前言
最近做项目,首次使用了XGBoost4j-Spark,踩了不少坑,日常就是查Spark、XGBoost、Scala的API文档…… 所以简单总结一下遇到的问题和解决方法。
需要预备的知识
Scala:
Spark:
https://spark.apache.org/docs/2.3.0/
XGBoost4j-Spark:
https://xgboost.readthedocs.io/en/release_0.82/jvm/xgboost4j_spark_tutorial.html
本文代码版本:
-
工程: Maven
-
Scala: 2.11.8
-
Spark: 2.3.1
-
XGBoost4j-Spark: 0.82
那咱们开始吧————
配置依赖
<dependencies>
<!-- Spark-core -->
<dependency>
<groupId>org.apache.spark</groupId>
<artifactId>spark-core_2.11</artifactId>
<version>2.3.1</version>
</dependency>
<!-- SparkSQL -->
<dependency>
<groupId>org.apache.spark</groupId>
<artifactId>spark-sql_2.11</artifactId>
<version>2.3.1</version>
</dependency>
<!-- SparkSQL ON Hive-->
<dependency>
<groupId>org.apache.spark</groupId>
<artifactId>spark-hive_2.11</artifactId>
<version>2.3.1</version>
</dependency>
<!-- Scala 包-->
<dependency>
<groupId>org.scala-lang</groupId>
<artifactId>scala-library</artifactId>
<version>2.11.7</version>
</dependency>
<dependency>
<groupId>org.scala-lang</groupId>
<artifactId>scala-compiler</artifactId>
<version>2.11.7</version>
</dependency>
<dependency>
<groupId>org.scala-lang</groupId>
<artifactId>scala-reflect</artifactId>
<version>2.11.7</version>
</dependency>
<!-- https://mvnrepository.com/artifact/junit/junit -->
<dependency>
<groupId>junit</groupId>
<artifactId>junit</artifactId>
<version>4.12</version>
<scope>test</scope>
</dependency>
<!-- https://mvnrepository.com/artifact/org.apache.spark/spark-mllib-local -->
<dependency>
<groupId>org.apache.spark</groupId>
<artifactId>spark-mllib_2.11</artifactId> <!--spark-mllib-local_2.11-->
<version>2.3.1</version>
</dependency>
<dependency>
<groupId>ml.dmlc</groupId>
<artifactId>xgboost4j</artifactId>
<version>0.82</version>
</dependency>
<dependency>
<groupId>ml.dmlc</groupId>
<artifactId>xgboost4j-spark</artifactId>
<version>0.82</version>
</dependency>
</dependencies>
数据读取、预处理
数据读取
把打好的jar包放到接入Spark集群的机器上就可以轻松运行,所以从Hive里读取模型的训练数据也很容易:
val spark = SparkSession.builder().enableHiveSupport().appName("CtrXgboost").getOrCreate()

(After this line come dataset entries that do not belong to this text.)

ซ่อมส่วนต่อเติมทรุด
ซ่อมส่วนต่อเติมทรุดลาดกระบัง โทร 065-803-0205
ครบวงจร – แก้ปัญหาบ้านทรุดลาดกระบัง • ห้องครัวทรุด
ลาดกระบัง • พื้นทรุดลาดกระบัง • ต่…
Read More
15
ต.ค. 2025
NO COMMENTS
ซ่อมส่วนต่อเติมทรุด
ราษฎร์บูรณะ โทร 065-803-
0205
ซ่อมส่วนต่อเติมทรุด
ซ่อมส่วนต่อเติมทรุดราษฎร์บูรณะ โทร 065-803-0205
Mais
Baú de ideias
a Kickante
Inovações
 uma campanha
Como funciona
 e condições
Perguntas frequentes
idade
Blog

val df = spark.table(inputTable).select("*").orderBy(rand(2020)) // limit(1000)
df的数据类型为Spark DataFrame,orderBy(rand(seed))是对DataFrame进行Row shuffle。
数据预处理
获取sparseFeatures和desneFeatures列:
def getEncCols(inputDF: DataFrame): (Array[String], Array[String]) = {
val textCols = new ArrayBuffer[String]()
val res = new ArrayBuffer[String]()
for (col <- inputDF.columns) {
if (col.contains("rightname") || col.contains("producttitle")) {
textCols += col
} else {
if (col != "label") {res += col}
}
}
val sparseFeatures = new ArrayBuffer[String]()

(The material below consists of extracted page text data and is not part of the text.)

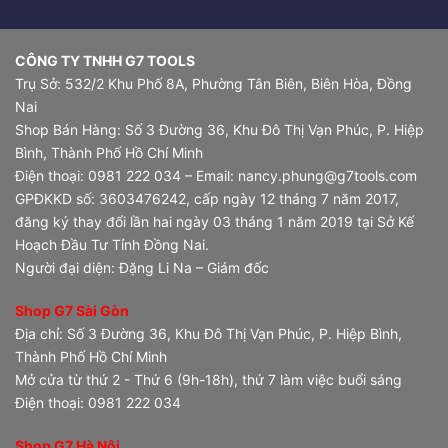
CÔNG TY TNHH G7 TOOLS
Trụ Sở: 532/2 Khu Phố 8A, Phường Tân Biên, Biên Hòa, Đồng
Nai
Shop Bán Hàng: Số 3 Đường 36, Khu Đô Thị Vạn Phúc, P. Hiệp
Bình, Thành Phố Hồ Chí Minh
Điện thoại: 0981 222 034 – Email: nancy.phung@g7tools.com
GPĐKKD số: 3603476242, cấp ngày 12 tháng 7 năm 2017,
đăng ký thay đổi lần hai ngày 03 tháng 1 năm 2019 tại Sở Kế
Hoạch Đầu Tư Tỉnh Đồng Nai.
Người đại diện: Đặng Li Na – Giám đốc
Shop G7 Sài Gòn
Địa chỉ: Số 3 Đường 36, Khu Đô Thị Vạn Phúc, P. Hiệp Bình,
Thành Phố Hồ Chí Minh
Mở cửa từ thứ 2 - Thứ 6 (9h-18h), thứ 7 làm việc buổi sáng
Điện thoại: 0981 222 034
Shop G7 Hà Nội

val denseFeatures = new ArrayBuffer[String]()
for (col <- res) {
if (inputDF.schema(col).dataType.isInstanceOf[StringType]) {
sparseFeatures += col
} else {
denseFeatures += col
}
}
(sparseFeatures.toArray, denseFeatures.toArray)
}
填补缺失值:
def fillNan(inputDF: DataFrame, categoricalColumns: Array[String], numericalColumns: Array[String]): DataFrame = {
val fillCate = inputDF.na.replace(categoricalColumns, Map("" -> "-1"))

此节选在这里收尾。